The Air Force’s goal is plain: to be able to operate in and, if necessary, dominate this nebulous, artificial “place” in which humans interact over networks without regard to physical geography. It is USAF’s third domain of combat.
Wynne and Moseley on Dec. 7, 2005 published a new mission statement for the service. In it, cyberspace joined “air” and “space” in the catalog of Air Force domains. They said that the Air Force, from now on, would “fly and fight in air, space, and cyberspace.”
Kass and her colleagues on the Cyberspace Task Force see this development as a historic step. In Kass’ office hangs a painting that depicts two World War I biplanes—one American, one German—in a swirling dogfight. Kass said it reminds her that today’s airpower, so supremely advanced and sophisticated, had humble origins and that cyber power stands at a comparable stage in its development.
Why is the Air Force only now demarcating and defining cyberspace as an operational domain?
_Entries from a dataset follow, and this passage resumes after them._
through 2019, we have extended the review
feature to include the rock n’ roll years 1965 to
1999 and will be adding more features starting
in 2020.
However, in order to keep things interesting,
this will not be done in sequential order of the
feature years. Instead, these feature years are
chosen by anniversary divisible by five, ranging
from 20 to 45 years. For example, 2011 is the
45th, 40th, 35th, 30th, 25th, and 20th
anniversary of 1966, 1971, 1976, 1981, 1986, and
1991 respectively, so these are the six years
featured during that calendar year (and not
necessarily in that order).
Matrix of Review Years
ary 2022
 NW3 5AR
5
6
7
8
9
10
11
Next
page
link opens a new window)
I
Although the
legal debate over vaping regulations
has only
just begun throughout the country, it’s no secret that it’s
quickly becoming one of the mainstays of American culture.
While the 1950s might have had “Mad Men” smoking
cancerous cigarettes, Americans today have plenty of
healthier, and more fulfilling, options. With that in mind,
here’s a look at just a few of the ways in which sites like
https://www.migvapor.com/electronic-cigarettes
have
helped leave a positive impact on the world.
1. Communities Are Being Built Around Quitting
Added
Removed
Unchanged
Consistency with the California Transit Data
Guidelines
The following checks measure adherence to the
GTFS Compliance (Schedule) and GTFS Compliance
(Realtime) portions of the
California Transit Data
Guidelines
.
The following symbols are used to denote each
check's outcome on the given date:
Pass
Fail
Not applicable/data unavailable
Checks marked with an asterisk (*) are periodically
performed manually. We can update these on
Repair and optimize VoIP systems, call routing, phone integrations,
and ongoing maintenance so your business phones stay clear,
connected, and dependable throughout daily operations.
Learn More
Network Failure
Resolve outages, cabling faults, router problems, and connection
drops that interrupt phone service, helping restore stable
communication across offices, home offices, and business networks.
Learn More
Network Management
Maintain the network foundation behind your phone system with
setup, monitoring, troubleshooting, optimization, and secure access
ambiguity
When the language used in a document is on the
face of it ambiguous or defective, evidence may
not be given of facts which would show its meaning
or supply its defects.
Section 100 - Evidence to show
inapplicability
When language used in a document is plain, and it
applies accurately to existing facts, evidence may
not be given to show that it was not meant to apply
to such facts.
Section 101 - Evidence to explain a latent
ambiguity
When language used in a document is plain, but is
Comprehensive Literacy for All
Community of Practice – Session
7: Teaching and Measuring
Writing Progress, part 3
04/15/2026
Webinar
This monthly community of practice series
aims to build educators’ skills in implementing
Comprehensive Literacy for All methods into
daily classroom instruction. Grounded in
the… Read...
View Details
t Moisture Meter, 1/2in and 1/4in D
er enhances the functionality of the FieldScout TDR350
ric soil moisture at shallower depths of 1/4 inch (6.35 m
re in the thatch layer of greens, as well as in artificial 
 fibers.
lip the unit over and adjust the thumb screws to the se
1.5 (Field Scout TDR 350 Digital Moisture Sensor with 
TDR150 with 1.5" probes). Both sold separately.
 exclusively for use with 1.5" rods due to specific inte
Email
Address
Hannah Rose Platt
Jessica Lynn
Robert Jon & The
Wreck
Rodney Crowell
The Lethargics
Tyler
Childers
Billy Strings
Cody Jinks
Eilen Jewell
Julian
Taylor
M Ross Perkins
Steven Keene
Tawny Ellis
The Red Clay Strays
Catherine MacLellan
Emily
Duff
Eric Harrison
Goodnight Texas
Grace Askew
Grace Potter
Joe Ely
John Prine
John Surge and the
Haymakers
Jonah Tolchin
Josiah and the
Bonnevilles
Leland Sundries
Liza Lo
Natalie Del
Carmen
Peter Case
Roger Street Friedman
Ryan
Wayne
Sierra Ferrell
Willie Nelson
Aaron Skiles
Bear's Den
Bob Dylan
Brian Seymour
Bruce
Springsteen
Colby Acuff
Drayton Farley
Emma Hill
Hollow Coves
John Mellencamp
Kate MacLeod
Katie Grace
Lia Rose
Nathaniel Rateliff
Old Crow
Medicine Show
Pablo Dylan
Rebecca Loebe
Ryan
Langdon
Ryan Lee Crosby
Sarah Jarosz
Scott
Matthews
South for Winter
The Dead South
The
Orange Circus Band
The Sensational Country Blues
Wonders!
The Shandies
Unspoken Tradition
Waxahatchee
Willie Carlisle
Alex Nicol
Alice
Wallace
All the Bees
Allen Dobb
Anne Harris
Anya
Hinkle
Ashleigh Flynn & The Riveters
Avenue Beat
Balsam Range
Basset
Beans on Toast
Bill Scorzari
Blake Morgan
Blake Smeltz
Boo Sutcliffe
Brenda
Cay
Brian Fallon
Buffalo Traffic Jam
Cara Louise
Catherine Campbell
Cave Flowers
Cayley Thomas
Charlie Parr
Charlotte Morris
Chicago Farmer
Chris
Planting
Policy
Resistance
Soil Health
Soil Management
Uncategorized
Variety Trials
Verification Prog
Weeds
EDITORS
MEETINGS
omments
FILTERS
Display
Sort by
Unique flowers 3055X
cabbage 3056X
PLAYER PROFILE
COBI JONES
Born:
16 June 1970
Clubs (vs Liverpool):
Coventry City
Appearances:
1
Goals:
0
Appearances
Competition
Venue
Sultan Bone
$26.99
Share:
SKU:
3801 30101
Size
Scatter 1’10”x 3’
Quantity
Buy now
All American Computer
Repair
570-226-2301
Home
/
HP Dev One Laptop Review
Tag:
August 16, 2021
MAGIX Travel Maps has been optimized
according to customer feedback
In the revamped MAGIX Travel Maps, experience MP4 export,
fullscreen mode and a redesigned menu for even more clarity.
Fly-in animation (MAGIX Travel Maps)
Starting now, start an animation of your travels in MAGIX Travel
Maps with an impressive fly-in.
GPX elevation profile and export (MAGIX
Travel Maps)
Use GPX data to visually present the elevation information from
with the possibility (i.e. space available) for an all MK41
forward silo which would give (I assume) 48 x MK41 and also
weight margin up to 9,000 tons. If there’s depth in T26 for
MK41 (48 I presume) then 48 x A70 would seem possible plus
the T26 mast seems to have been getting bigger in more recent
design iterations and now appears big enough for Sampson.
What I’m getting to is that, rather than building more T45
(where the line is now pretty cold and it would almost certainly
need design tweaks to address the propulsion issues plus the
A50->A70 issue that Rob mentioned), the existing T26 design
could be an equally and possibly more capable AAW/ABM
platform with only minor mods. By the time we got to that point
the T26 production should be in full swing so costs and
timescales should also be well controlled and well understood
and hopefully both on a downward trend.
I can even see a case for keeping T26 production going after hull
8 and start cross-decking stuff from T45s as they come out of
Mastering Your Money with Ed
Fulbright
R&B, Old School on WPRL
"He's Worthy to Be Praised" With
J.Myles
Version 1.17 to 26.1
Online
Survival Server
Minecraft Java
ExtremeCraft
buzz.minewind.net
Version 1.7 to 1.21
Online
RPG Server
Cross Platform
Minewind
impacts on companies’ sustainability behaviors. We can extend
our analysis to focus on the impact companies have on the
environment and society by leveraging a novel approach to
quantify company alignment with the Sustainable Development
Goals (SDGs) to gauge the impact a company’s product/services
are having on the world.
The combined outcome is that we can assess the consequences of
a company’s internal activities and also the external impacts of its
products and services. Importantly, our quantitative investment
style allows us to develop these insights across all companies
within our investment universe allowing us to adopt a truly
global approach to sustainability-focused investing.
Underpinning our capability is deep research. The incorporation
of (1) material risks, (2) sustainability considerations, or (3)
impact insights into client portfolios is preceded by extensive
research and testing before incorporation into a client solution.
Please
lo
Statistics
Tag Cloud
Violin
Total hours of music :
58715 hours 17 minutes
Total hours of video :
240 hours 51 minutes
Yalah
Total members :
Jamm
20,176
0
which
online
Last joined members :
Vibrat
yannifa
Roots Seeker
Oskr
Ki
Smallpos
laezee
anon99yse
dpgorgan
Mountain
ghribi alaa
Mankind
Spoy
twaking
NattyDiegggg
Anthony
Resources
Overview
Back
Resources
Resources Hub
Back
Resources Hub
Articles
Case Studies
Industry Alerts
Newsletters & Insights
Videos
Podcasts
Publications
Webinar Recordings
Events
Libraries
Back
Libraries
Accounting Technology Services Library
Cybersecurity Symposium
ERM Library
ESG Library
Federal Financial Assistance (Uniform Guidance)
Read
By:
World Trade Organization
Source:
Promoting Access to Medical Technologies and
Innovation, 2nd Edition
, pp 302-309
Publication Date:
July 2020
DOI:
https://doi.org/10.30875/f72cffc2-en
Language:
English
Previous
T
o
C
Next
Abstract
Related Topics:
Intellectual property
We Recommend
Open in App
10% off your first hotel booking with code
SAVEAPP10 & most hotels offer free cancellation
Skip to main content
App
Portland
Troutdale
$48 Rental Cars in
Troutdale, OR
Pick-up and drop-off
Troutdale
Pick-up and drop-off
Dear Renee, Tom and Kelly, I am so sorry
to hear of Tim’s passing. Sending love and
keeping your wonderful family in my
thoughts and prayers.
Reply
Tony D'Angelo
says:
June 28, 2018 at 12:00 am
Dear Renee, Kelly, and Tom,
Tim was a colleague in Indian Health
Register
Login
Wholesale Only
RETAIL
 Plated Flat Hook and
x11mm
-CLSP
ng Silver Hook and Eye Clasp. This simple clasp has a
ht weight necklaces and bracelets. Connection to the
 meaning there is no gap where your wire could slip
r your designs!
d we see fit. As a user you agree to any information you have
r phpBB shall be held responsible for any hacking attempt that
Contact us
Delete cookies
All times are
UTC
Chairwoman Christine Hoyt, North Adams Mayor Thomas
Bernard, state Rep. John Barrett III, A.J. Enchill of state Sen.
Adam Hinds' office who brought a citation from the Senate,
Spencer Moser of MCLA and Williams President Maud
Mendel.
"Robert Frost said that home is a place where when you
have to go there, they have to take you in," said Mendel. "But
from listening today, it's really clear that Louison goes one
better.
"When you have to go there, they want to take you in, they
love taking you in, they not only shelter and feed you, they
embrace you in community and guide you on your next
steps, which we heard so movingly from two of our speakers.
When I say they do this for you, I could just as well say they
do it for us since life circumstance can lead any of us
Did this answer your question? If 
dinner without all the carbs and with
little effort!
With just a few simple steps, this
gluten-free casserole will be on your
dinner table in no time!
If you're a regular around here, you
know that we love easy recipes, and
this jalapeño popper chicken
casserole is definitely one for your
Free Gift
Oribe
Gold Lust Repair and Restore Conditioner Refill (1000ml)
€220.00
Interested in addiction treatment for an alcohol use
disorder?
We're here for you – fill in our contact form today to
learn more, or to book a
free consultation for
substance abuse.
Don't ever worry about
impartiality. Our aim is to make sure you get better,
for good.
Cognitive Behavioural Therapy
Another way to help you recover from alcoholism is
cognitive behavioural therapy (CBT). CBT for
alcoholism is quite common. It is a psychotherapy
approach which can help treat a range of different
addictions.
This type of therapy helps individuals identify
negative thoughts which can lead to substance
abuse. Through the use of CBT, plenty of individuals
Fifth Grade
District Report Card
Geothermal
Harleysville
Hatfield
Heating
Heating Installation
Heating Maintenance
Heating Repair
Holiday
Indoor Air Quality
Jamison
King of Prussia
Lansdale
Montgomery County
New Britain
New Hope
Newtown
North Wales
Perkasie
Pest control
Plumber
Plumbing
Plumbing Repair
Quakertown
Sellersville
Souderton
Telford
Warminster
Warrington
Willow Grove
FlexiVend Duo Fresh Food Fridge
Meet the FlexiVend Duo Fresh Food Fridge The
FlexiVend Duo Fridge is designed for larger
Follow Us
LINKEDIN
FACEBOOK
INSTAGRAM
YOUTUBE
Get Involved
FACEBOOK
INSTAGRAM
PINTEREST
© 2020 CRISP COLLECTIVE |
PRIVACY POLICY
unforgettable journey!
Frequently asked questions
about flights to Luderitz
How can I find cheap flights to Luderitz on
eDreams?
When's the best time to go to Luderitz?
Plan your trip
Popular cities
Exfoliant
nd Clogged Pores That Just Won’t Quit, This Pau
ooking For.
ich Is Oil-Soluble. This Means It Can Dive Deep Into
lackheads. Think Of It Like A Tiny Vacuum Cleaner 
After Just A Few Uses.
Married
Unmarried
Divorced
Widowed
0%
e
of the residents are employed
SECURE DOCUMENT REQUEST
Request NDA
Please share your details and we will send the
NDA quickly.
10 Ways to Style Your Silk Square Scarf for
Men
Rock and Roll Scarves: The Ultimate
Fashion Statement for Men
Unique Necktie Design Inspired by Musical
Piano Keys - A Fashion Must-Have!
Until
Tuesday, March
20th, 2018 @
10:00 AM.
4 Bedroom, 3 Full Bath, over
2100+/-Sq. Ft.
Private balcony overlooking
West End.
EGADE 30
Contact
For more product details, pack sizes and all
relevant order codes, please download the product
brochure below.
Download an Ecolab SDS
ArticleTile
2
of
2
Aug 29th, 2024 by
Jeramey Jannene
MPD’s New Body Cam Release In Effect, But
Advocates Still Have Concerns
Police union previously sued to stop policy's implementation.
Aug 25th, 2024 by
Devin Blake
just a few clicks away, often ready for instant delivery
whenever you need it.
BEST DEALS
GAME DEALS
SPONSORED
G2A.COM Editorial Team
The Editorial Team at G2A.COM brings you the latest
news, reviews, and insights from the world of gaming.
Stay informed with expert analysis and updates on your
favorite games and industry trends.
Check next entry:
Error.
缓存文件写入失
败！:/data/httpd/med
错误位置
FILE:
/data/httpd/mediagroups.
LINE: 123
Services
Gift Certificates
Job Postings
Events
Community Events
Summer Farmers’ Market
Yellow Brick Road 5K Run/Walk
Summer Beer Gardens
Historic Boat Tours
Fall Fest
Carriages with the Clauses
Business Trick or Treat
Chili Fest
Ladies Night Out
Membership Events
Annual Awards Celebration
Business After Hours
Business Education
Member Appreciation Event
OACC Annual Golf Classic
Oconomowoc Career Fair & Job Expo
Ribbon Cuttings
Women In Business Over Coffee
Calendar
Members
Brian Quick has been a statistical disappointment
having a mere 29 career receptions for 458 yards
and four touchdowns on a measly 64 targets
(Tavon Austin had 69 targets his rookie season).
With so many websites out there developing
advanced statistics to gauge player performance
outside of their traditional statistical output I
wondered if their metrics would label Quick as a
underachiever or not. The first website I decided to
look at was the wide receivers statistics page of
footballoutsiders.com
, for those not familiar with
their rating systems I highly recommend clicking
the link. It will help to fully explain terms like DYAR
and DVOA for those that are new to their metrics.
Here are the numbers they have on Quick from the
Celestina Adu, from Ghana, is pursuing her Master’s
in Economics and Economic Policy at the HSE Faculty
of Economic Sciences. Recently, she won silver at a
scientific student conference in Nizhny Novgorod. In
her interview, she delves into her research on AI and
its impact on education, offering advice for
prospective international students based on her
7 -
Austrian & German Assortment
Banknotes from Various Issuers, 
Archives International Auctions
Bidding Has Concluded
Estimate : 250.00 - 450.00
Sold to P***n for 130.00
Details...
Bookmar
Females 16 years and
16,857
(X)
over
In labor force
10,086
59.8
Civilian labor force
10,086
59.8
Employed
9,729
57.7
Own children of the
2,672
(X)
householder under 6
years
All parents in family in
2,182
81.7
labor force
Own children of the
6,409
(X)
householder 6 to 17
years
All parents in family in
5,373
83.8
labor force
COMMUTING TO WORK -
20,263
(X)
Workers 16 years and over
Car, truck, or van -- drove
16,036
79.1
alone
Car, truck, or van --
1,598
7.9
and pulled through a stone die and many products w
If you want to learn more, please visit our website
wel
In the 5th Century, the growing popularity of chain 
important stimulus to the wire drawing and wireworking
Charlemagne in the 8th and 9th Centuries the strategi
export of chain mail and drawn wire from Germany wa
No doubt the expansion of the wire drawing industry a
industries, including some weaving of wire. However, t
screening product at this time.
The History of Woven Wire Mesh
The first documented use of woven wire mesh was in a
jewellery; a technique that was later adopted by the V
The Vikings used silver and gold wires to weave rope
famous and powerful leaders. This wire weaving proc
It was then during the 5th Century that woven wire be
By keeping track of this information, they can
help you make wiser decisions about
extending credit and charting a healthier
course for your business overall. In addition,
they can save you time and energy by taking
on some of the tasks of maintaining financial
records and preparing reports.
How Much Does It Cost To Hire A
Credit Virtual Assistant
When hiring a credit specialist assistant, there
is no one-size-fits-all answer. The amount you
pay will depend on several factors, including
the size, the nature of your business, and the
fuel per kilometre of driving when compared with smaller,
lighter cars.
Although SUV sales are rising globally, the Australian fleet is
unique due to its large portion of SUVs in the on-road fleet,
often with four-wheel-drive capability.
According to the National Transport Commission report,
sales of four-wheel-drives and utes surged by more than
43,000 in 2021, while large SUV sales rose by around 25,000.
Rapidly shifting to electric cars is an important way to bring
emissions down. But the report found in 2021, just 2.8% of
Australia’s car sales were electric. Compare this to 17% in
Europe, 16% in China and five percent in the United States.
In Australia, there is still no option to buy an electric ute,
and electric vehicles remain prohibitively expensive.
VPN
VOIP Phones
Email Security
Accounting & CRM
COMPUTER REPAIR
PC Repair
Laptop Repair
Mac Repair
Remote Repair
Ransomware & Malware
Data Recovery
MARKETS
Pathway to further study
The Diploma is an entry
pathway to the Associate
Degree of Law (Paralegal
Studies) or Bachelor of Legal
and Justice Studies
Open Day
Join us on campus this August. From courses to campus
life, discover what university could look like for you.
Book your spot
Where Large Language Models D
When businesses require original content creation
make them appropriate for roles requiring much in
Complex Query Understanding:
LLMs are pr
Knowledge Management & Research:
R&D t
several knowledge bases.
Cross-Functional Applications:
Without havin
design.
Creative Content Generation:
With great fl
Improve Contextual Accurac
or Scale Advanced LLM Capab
In the past several years, it has been made critically important by the emergence of two interrelated factors. The confluence of these developments has created a worrisome, if not explosive, situation.
Rise of the cyber badlands. Simply put, cyberspace has become major bad-guy territory. Air Force officials say it never has been easier for adversaries—whether terrorists, criminals, or nation-states—to operate with cunning and sophistication in the cyber domain.
Kass said there is “recognition by our leadership that ... cyberspace is a domain in which our enemies are operating, and operating extremely effectively because they’re operating unconstrained.”